BEGIN RECORDS SHOWN

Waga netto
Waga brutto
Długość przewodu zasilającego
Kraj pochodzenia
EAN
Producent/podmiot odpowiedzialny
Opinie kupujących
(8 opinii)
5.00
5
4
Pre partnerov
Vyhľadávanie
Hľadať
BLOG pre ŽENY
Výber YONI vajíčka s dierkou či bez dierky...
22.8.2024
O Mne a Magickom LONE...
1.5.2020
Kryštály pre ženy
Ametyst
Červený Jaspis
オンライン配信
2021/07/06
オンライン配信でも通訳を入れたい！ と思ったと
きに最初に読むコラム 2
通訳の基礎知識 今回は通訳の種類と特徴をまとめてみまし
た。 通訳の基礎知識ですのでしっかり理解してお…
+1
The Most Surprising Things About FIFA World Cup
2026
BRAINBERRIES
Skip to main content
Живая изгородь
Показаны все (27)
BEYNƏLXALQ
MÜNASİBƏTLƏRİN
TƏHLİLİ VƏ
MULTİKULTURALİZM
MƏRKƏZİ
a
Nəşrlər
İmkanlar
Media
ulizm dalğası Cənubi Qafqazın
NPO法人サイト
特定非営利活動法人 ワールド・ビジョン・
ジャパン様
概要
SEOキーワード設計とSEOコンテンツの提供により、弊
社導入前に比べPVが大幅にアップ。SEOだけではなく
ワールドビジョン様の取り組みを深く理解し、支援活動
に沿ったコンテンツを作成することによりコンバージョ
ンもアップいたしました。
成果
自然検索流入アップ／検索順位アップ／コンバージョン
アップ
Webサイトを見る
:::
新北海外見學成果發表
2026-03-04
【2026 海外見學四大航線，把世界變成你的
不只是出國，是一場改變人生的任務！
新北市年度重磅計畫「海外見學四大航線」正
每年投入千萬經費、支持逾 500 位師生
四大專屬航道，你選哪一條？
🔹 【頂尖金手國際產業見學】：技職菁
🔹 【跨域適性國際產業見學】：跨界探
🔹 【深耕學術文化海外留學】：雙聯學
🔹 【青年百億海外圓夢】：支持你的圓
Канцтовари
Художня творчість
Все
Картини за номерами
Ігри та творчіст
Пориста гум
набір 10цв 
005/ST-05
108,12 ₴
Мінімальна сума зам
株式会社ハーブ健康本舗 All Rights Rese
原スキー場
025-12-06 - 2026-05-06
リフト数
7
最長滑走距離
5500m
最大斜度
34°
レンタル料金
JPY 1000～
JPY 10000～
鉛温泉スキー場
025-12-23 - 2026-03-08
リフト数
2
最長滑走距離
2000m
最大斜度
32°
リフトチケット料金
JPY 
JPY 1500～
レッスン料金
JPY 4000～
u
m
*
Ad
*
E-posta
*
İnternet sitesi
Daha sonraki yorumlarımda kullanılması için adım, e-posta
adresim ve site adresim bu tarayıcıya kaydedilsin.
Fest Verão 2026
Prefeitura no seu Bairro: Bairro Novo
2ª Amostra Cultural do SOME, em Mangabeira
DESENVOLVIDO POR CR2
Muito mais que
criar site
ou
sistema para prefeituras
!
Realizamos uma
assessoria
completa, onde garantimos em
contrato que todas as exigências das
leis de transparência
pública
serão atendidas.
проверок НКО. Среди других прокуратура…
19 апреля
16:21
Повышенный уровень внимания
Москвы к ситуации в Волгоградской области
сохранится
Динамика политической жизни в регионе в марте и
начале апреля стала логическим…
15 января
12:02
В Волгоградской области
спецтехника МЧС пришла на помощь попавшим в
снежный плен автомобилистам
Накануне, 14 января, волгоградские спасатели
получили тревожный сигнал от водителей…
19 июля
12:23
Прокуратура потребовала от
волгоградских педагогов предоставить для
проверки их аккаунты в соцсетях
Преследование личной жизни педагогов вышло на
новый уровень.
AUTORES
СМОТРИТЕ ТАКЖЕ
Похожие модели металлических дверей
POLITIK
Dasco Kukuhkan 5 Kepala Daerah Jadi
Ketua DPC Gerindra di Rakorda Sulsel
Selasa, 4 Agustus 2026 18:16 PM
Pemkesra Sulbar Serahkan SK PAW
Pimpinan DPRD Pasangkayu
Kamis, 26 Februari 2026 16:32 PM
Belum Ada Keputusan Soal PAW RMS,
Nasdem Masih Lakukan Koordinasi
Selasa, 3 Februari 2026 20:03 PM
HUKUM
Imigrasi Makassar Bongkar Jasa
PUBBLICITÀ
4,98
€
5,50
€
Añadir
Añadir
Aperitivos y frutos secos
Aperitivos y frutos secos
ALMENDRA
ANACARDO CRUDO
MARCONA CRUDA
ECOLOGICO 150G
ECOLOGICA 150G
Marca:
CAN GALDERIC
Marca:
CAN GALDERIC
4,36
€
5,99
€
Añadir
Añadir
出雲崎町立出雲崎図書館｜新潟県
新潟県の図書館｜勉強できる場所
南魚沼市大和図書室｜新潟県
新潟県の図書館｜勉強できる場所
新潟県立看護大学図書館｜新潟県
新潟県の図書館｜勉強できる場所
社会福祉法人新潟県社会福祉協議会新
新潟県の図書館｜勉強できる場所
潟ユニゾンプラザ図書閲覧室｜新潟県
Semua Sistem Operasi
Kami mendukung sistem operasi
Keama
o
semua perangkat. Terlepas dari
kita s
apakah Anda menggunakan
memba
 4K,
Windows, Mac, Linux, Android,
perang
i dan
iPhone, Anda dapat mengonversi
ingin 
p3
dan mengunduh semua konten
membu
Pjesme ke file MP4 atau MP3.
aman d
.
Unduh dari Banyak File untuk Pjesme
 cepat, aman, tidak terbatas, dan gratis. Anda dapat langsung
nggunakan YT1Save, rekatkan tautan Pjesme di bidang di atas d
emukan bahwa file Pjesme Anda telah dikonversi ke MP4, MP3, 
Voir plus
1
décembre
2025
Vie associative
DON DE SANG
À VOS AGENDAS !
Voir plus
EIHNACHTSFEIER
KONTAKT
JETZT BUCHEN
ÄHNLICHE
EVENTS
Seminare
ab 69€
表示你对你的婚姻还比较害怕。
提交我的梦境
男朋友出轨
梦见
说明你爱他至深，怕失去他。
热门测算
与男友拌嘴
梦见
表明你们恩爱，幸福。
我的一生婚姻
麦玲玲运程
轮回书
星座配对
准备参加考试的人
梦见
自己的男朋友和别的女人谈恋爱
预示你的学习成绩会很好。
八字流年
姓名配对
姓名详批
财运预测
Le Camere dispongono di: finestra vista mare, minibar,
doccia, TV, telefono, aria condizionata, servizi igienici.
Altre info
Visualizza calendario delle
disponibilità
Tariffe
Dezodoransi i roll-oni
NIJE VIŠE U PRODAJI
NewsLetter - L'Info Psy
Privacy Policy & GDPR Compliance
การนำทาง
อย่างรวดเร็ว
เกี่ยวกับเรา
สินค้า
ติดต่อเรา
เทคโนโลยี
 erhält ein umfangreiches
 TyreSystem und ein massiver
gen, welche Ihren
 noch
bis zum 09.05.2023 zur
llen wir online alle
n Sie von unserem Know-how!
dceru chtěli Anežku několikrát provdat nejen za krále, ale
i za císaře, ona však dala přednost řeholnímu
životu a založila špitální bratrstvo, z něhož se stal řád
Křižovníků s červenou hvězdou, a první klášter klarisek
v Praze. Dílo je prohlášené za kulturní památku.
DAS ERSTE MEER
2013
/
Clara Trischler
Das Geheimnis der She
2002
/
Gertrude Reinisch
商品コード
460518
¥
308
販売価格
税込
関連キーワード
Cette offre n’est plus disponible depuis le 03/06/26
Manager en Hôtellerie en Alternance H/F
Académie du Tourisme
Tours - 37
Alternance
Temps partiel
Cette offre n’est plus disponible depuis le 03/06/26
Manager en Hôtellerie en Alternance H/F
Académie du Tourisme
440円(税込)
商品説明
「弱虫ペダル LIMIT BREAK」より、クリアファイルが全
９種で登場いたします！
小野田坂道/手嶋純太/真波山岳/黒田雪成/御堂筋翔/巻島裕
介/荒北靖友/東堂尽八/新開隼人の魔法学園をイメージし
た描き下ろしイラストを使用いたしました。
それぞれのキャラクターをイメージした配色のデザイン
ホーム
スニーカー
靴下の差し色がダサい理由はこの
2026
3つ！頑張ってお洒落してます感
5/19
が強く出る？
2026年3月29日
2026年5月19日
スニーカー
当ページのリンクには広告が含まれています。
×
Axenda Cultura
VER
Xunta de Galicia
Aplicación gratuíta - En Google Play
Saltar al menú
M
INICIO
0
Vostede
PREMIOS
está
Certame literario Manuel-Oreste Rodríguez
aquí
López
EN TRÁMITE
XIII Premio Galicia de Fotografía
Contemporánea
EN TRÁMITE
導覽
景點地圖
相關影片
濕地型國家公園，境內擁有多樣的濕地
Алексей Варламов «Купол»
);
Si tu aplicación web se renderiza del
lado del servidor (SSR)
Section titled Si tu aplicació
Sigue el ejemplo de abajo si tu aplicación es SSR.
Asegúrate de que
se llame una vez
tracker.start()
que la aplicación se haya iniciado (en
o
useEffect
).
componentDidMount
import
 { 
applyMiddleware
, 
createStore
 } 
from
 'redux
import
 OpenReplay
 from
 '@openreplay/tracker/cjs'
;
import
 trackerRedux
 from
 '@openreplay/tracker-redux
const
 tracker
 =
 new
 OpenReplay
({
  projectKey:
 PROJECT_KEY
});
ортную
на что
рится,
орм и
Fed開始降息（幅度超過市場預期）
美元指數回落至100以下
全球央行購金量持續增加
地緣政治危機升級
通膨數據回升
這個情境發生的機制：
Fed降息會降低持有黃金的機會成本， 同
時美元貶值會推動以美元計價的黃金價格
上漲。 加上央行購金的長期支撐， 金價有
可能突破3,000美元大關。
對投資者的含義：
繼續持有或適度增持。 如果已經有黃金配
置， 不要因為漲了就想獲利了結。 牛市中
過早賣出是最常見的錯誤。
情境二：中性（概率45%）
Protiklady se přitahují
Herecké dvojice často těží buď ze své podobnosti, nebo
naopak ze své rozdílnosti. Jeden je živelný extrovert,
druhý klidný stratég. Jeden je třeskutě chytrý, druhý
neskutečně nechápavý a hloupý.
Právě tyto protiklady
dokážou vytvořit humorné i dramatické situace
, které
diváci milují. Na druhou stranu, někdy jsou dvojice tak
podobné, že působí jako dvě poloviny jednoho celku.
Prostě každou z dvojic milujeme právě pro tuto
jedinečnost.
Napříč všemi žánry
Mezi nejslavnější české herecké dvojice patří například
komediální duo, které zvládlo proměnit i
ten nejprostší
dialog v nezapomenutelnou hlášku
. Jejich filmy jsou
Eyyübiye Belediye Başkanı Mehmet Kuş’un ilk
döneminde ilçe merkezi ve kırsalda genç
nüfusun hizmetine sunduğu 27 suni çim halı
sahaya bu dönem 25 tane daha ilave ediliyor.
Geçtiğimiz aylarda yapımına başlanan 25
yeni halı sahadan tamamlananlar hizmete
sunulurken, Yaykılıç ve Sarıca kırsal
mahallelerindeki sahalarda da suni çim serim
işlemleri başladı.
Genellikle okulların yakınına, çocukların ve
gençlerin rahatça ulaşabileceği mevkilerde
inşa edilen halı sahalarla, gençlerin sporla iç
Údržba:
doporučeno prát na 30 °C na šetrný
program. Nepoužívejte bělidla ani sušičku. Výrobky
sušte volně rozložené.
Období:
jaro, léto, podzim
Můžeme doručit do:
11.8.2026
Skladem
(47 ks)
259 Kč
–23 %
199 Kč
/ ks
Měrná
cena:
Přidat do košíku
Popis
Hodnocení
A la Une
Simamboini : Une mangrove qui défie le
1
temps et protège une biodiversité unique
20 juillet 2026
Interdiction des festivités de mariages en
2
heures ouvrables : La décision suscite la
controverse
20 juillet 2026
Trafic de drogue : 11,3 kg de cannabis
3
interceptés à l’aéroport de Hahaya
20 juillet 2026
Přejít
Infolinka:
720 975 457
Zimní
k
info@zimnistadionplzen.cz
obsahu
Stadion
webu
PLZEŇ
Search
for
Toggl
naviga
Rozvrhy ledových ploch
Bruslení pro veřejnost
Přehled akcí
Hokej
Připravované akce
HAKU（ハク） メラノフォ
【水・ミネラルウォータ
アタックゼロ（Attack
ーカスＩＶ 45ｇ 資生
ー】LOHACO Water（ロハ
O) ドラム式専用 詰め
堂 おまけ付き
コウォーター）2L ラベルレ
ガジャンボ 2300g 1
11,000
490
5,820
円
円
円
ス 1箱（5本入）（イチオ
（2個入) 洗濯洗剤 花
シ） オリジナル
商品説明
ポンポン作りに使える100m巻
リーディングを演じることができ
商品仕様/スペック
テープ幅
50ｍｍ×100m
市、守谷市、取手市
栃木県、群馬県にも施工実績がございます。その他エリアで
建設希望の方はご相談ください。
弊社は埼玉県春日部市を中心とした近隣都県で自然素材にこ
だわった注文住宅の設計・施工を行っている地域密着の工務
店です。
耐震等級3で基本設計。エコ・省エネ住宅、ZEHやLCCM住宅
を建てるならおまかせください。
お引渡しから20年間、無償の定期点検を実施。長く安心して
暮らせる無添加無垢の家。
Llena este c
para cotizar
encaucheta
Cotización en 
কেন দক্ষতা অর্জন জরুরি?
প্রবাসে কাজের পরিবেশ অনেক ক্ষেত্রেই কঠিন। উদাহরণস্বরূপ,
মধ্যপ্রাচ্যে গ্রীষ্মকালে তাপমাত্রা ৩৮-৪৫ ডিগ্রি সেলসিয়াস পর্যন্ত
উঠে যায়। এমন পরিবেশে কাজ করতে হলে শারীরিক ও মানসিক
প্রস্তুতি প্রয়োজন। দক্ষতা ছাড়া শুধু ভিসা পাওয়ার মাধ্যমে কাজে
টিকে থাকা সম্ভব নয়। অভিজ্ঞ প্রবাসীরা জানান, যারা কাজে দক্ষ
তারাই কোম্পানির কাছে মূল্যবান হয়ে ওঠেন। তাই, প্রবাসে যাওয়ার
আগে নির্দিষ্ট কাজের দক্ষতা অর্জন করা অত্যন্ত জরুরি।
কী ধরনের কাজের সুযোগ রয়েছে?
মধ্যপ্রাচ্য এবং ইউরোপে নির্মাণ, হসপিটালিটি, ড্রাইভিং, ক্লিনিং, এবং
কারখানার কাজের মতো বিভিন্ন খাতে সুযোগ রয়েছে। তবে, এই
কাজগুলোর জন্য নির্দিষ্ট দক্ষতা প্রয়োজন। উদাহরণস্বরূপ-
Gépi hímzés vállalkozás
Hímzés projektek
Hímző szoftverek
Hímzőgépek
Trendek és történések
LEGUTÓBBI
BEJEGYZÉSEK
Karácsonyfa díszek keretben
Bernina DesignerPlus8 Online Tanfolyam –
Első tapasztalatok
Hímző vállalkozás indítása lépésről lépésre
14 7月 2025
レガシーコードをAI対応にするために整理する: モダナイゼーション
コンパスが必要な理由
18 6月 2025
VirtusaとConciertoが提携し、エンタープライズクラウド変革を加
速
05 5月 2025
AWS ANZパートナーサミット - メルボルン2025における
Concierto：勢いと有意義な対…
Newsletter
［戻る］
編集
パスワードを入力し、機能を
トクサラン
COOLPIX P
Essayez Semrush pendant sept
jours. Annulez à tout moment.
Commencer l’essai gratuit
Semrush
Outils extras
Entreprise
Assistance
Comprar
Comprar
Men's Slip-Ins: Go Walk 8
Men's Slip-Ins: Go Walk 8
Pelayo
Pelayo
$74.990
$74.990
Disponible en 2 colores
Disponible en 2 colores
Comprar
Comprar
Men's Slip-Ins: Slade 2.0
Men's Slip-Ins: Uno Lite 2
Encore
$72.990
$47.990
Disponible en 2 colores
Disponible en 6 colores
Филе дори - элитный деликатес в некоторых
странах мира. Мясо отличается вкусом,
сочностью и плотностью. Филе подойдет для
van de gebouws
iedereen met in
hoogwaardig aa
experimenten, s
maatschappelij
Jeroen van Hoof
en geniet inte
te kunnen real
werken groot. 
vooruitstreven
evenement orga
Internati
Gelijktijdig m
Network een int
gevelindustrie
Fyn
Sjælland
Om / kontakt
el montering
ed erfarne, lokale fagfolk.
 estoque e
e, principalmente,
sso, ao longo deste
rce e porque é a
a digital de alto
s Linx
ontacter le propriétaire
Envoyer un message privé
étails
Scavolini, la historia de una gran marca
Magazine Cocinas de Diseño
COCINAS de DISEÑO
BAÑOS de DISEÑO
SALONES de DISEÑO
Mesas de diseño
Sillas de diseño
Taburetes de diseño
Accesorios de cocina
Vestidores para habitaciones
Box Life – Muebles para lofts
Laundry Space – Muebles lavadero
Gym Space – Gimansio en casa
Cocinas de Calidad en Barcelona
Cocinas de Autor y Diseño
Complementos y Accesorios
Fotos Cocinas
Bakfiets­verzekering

END RECORDS SHOWN

Word for word, copy the line containing "Laundry Space – Muebles lavadero" and each line after it to the end of the records, and nothing besides.

Laundry Space – Muebles lavadero
Gym Space – Gimansio en casa
Cocinas de Calidad en Barcelona
Cocinas de Autor y Diseño
Complementos y Accesorios
Fotos Cocinas
Bakfiets­verzekering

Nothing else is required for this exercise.